Is it possible to export a figure to a standalone .html file? I’ve tried the following, but it 1. asks me to confirm ingoing/outgoing connections each time, and the resulting .html files are not properly formatted.

using Bokeh, BokehBlink, Blink
# Bokeh.settings!(display=:browser) # Tried with and without

x = [1, 2, 3, 4]
y = sin.(x)

p = Bokeh.figure()
Bokeh.plot!(p, Bokeh.Line, x=x, y=y)
BokehBlink.save("testplot.html", p, format="webp")

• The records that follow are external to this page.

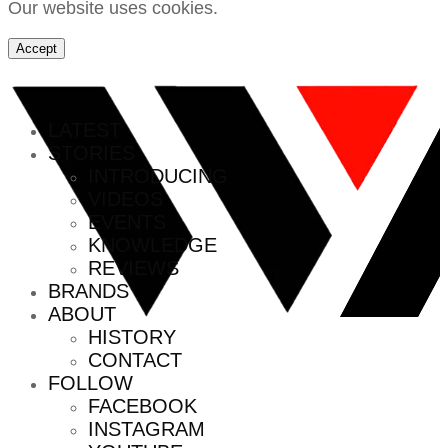
Our website uses cookies.
Accept
MENU
LATEST
STORIES
INTRODUCING
VIDEOS
EVENTS
KNOWLEDGE
REVIEWS
BRANDS
ABOUT
HISTORY
CONTACT
FOLLOW
FACEBOOK
INSTAGRAM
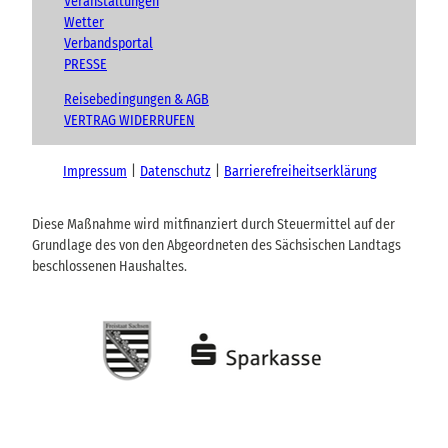
Veranstaltungen
Wetter
Verbandsportal
PRESSE
Reisebedingungen & AGB
VERTRAG WIDERRUFEN
Impressum
Datenschutz
Barrierefreiheitserklärung
Diese Maßnahme wird mitfinanziert durch Steuermittel auf der
Grundlage des von den Abgeordneten des Sächsischen Landtags
beschlossenen Haushaltes.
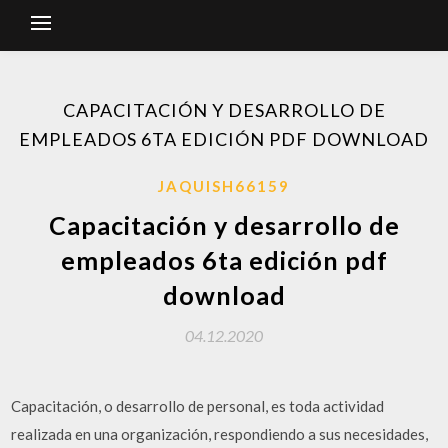
CAPACITACIÓN Y DESARROLLO DE
EMPLEADOS 6TA EDICIÓN PDF DOWNLOAD
JAQUISH66159
Capacitación y desarrollo de
empleados 6ta edición pdf
download
04.12.2020
Capacitación, o desarrollo de personal, es toda actividad
realizada en una organización, respondiendo a sus necesidades,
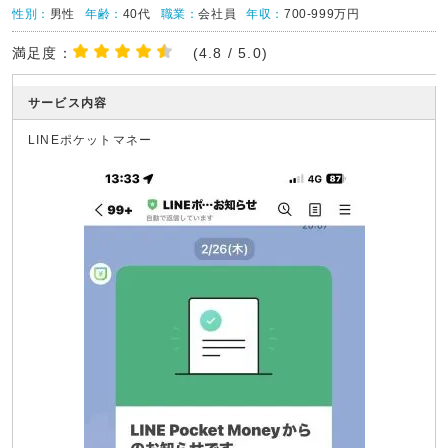
性別：
男性
年齢：
40代
職業：
会社員
年収：
700-999万円
満足度：
(4.8 / 5.0)
サービス内容
LINEポケットマネー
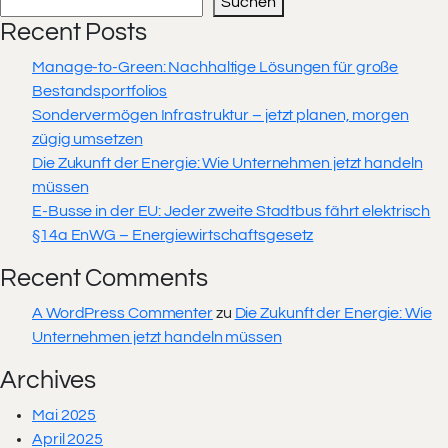
Suchen
Recent Posts
Manage-to-Green: Nachhaltige Lösungen für große
Bestandsportfolios
Sondervermögen Infrastruktur – jetzt planen, morgen
zügig umsetzen
Die Zukunft der Energie: Wie Unternehmen jetzt handeln
müssen
E-Busse in der EU: Jeder zweite Stadtbus fährt elektrisch
§14a EnWG – Energiewirtschaftsgesetz
Recent Comments
A WordPress Commenter
zu
Die Zukunft der Energie: Wie
Unternehmen jetzt handeln müssen
Archives
Mai 2025
April 2025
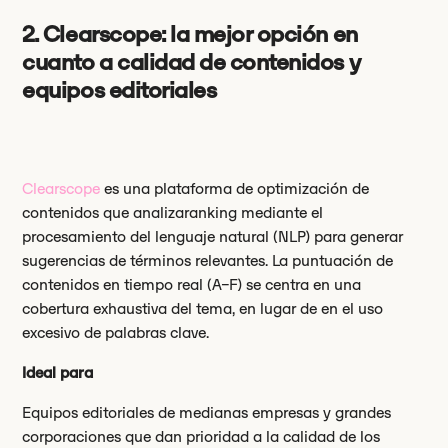
2. Clearscope: la mejor opción en
cuanto a calidad de contenidos y
equipos editoriales
Clearscope
es una plataforma de optimización de
contenidos que analizaranking mediante el
procesamiento del lenguaje natural (NLP) para generar
sugerencias de términos relevantes. La puntuación de
contenidos en tiempo real (A–F) se centra en una
cobertura exhaustiva del tema, en lugar de en el uso
excesivo de palabras clave.
Ideal para
Equipos editoriales de medianas empresas y grandes
corporaciones que dan prioridad a la calidad de los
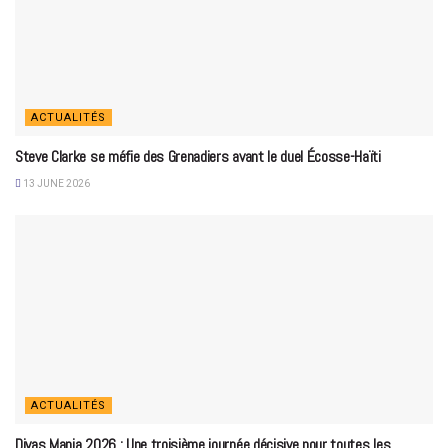
ACTUALITÉS
Steve Clarke se méfie des Grenadiers avant le duel Écosse-Haïti
13 JUNE 2026
ACTUALITÉS
Divas Mania 2026 : Une troisième journée décisive pour toutes les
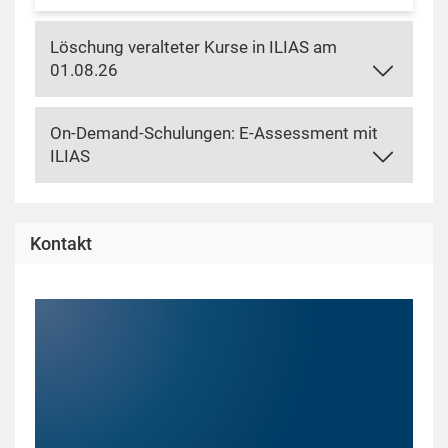
Löschung veralteter Kurse in ILIAS am
01.08.26
On-Demand-Schulungen: E-Assessment mit
ILIAS
Kontakt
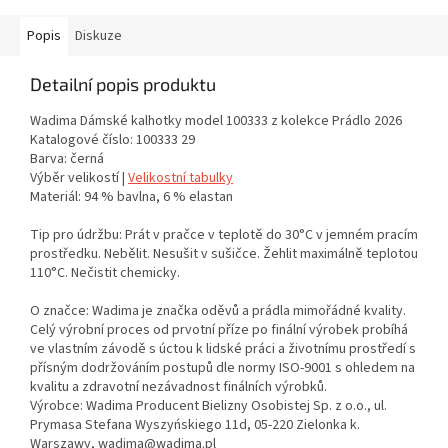
Popis
Diskuze
Detailní popis produktu
Wadima Dámské kalhotky model 100333 z kolekce Prádlo 2026
Katalogové číslo: 100333 29
Barva: černá
Výběr velikostí |
Velikostní tabulky
Materiál: 94 % bavlna, 6 % elastan
Tip pro údržbu: Prát v pračce v teplotě do 30°C v jemném pracím
prostředku. Nebělit. Nesušit v sušičce. Žehlit maximálně teplotou
110°C. Nečistit chemicky.
O značce: Wadima je značka oděvů a prádla mimořádné kvality.
Celý výrobní proces od prvotní příze po finální výrobek probíhá
ve vlastním závodě s úctou k lidské práci a životnímu prostředí s
přísným dodržováním postupů dle normy ISO-9001 s ohledem na
kvalitu a zdravotní nezávadnost finálních výrobků.
Výrobce: Wadima Producent Bielizny Osobistej Sp. z o.o., ul.
Prymasa Stefana Wyszyńskiego 11d, 05-220 Zielonka k.
Warszawy, wadima@wadima.pl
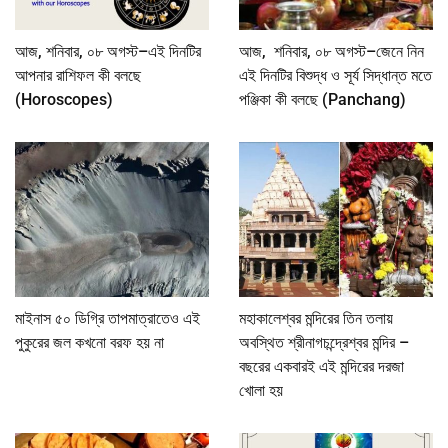
আজ, শনিবার, ০৮ অগস্ট–এই দিনটির
আজ, শনিবার, ০৮ অগস্ট–জেনে নিন
আপনার রাশিফল কী বলছে
এই দিনটির বিশুদ্ধ ও সূর্য সিদ্ধান্ত মতে
(Horoscopes)
পঞ্জিকা কী বলছে (Panchang)
মাইনাস ৫০ ডিগ্রি তাপমাত্রাতেও এই
মহাকালেশ্বর মন্দিরের তিন তলায়
পুকুরের জল কখনো বরফ হয় না
অবস্থিত শ্রীনাগচন্দ্রেশ্বর মন্দির –
বছরের একবারই এই মন্দিরের দরজা
খোলা হয়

Update: I’m sure there’s a cleaner method, but for now I accomplished this with the following:

function savebokehhtml(fname, p)
    doc = Bokeh.Document(p)
    dochtml = Bokeh.doc_standalone_html(doc)
    dochtml_split = split(dochtml, "</head>");
    dochtml_temp = String[]
    push!(dochtml_temp, dochtml_split[1])
    push!(dochtml_temp, """\n<script type="text/javascript" src="https://cdn.bokeh.org/bokeh/release/bokeh-2.4.1.min.js"></script>\n""")
    push!(dochtml_temp, dochtml_split[2])
    dochtml_out = join(dochtml_temp)
    open(fname, "w") do io
        write(io, dochtml_out)

Yep the latter way is the right way, but you shouldn’t need to add any extra scripts, Bokeh.doc_standalone_html(doc) should already be a self-contained document. If that’s not working for you, please post an issue on the GitHub repo.